Nachdem ich mit dem Lesen fertig war, googelte ich „Elly Frank“.  Dazu muss ich sagen, dass das so aus mir herauskam.  Ich habe auch noch keine  keine Onlinerecherche über Elly bewusst begonnen habe.  Es war immer eine Art Eingebung, die mich zur „Suche“ bewegte.  Ich zitiere hier bewusst das Wort „Suche“, weil ich weiß, dass ich sie und alles, was zu ihr gehört, „finden“ werde.  Finden ist diametral entgegengesetzt von Suchen. Es setzt voraus, dass etwas vorhanden ist und sich zeigt.  Suchen setzt voraus, dass (noch) nichts da ist.  So schaute ich auf die Einträge, viele Bilder von Ellys Postkarten, bis ich dann auf Seite 2 auf eine kuriose Webseite stieß: einen virtueller Friedhof als letzte Ruhestätte.  Findagrave.com dokumentiert den Geburts- und Todesort, sowie gegebenenfalls weitere Informationen oder Bilder zu Millionen von Personen.  Für mein Gefühl schreiben hier vor allen Dingen Mitglieder, die sich für Geschichte interessieren (manche haben über 63,000 Einträge vermerkt). Zuerst empfand ich die Idee einer solchen Datenbank als weit hergeholt.  Auf meiner Suche nach Elly empfinde ich sie jedoch als einen weiteren Anhaltspunkt, der bis jetzt der kurioseste ist.  Die Inhalte des Internet überraschen mich manchmal wirklich.

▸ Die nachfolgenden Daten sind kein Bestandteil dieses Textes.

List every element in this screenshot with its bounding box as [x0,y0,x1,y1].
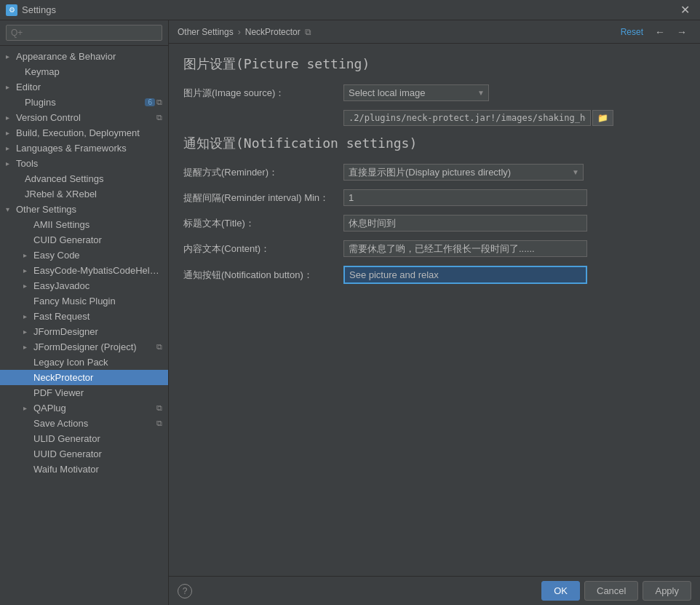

Hier ist der Eintrag zu Elly (http://www.findagrave.com/cgi-bin/fg.cgi?page=gr&GRid=107089540).  Ein weiterer Link geht zu Ellys letztem Ort, Rumbula Memorial (http://www.findagrave.com/cgi-bin/fg.cgi?page=cr&GRid=107089540&CRid=2466563&). Dort fand ich eine interessante Information heraus, die meinen Verdacht erhärteten, weswegen Elly fast sofort nach ihrer Ankunft in Riga starb.  Zitat der Seite: „Rumbula Memorial war eigentlich als Hinrichtungsort für Einwohner des Riga Ghettos geplant, um Platz für Deportierte aus Deutschland und weiteren besetzten Gebieten zu diesen.  Die ersten Hingerichteten war jedoch der erste Transport von deutschen Juden nach Riga.  Der Transport verließ Berlin am Donnerstag, den 27.11.1941 und erreichte Riga am Samstag, den 29.11.1941.  Da es keinen Platz für diese Menschen gab, wurden sie am nächsten Tag nach Rumbula gebracht und ermordet“. Wenn ihr euch für Geschichte und etwas andere Dokumentationen dazu interessiert, schaut euch die Seite an.

Ich lasse die neuen Details wie immer erst einmal sacken.  Ich wünsche euch einen schönen Abend.